Action item
A word-for-word copy of the listing is required, and it must contain no pictures.

Recorded information
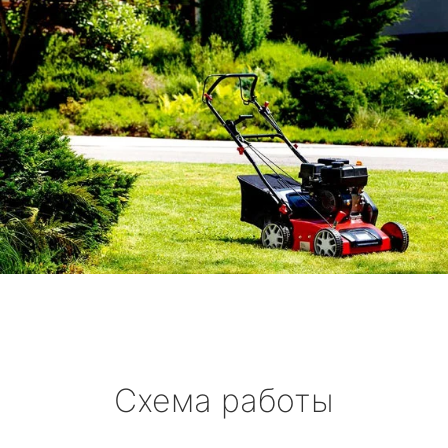
Схема работы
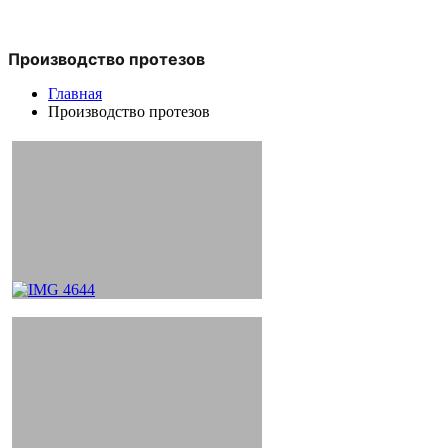
Производство протезов
Главная
Производство протезов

Task result
Схема работы
Производство протезов
Главная
Производство протезов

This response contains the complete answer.